Tanto a Funcap quanto a Coordenação de Aperfeiçoamento de Pessoal de Nível Superior (Capes), do Governo Federal disseram que os bolsistas terão seus incentivos prorrogados por mais três meses, em alusão ao período da pandemia. O Conselho Nacional de Desenvolvimento Científico e Tecnológico (CNPQ) ainda não se manifestou.

Fechado

O laboratório coordenado pelo professor Sandro Jucá, no campus de Maracanaú do Instituto Federal de Educação, Ciência e Tecnologia do Ceará (IFCE) teve rendimento abaixo do esperado nos últimos três meses. O Laese monitora a geração de energia solar fotovoltaica com projetos em áreas de eletrônica e robótica educacional.

"Com essa pandemia, houve o receio de ficar doente, alguns ficaram preocupados, familiares adoeceram, outros morreram, eles estão emocionalmente abalados. O rendimento foi muito pequeno em termos de pesquisa. Claro que houve algumas publicações, mas o rendimento foi bem aquém do que é feito", explica o professor.

A presença dos alunos na unidade de ensino é substancial, uma vez que as placas solares estão no Campus e, para que a atividade possa ser avaliada, eles precisam instalar sensores, fazer ajustes e organizar circuitos. "Houve uma desconexão - embora involuntária - dos alunos e orientandos, mas ela é muito compreensível e até recomendável. Particularmente, sempre dizia: nosso contato pessoal lá vai haver quando tiver segurança para todos", considera.

Crescimento

Por outro lado, as pesquisas relacionadas à Covid-19 estão a todo vapor. Tanto que todas as agências de fomento criaram editais para projetos específicos que tenham como foco o novo coronavírus.

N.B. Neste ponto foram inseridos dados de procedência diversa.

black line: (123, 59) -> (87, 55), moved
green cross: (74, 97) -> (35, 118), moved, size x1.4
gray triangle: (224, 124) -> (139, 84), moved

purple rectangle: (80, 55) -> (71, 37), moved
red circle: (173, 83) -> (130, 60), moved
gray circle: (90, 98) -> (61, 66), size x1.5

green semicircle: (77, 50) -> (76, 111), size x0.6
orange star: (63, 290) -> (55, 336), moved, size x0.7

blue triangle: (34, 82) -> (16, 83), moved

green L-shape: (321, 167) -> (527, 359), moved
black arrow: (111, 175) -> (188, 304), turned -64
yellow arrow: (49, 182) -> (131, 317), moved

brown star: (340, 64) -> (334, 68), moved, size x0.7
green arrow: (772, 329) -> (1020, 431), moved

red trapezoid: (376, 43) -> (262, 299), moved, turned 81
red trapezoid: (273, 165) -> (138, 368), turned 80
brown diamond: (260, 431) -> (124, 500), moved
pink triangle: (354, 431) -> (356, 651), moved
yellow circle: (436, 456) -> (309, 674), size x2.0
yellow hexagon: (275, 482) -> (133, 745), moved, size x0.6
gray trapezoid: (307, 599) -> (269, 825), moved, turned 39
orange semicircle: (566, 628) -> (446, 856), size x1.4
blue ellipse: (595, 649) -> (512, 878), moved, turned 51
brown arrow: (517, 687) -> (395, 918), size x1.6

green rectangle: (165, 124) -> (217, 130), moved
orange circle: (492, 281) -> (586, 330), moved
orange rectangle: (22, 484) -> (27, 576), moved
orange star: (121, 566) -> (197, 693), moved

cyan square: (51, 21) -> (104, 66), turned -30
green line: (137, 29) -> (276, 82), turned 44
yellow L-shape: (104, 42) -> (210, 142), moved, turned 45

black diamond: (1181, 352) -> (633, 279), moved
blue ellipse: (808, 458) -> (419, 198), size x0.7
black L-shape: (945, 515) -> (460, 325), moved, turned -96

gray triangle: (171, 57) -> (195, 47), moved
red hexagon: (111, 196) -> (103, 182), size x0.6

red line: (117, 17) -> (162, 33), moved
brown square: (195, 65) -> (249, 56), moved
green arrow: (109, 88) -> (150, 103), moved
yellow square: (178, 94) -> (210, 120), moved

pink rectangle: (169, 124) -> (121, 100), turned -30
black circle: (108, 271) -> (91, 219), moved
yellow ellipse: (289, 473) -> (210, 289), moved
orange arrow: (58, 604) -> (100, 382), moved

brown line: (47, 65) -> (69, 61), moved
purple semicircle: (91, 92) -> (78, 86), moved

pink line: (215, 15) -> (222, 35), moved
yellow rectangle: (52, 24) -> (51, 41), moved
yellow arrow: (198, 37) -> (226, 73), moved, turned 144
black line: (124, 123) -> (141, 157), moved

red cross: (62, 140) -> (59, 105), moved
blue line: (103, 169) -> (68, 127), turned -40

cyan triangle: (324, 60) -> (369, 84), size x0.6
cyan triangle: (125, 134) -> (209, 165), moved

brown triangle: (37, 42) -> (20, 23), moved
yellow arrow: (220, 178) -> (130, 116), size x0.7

A Funcap, por exemplo, criou uma linha preferencial de apoio a projetos sobre a pandemia e liberou um edital de R$ 2 milhões em parceria com a Fundação Oswaldo Cruz Ceará.

"Boa parte das pesquisas na área de saúde, tecnologia, psicologia se direcionaram pra problemática da Covid. Houve uma espécie de mutirão da pesquisa para desenvolver algo que ajude a sociedade. Fizemos edital de quase R$ 500 mil com 10 equipes recebendo esse recurso dividido para fazer pesquisa, que vão da área de tecnologia, de previsão de crescimento da doença, biotecnologia", pontua o diretor de Pesquisa, Desenvolvimento e Inovação da Universidade de Fortaleza, Vasco Furtado.

Para Nukácia Araújo, pró-reitora da Uece, as atividades voltadas ao combate do coronavírus cresceram em número de pesquisa em razão dos editais que saíram de forma específica. Segundo ela, isso ocorre "em função da urgência que é descobrir uma vacina, um procedimento, algo que se combate". "Numa época como essa, é crucial que as pesquisas aumentem porque é urgente a necessidade que a gente tem de combater esse vírus", afirma.

Para além disso, o diretor de inovação da Funcap, Jorge Soares, acredita que, para superar o momento, a integração foi um dos grandes ganhos da situação atual. "A capacidade de articulação de universidades, pesquisadores, governo e setor produtivo, isso a gente não deve perder. Essa pandemia gerou essa necessidade e isso é importante de ter em mente e guardar, porque é muito precioso que a gente continue com esse potencial e obviamente expandi-lo", encerra.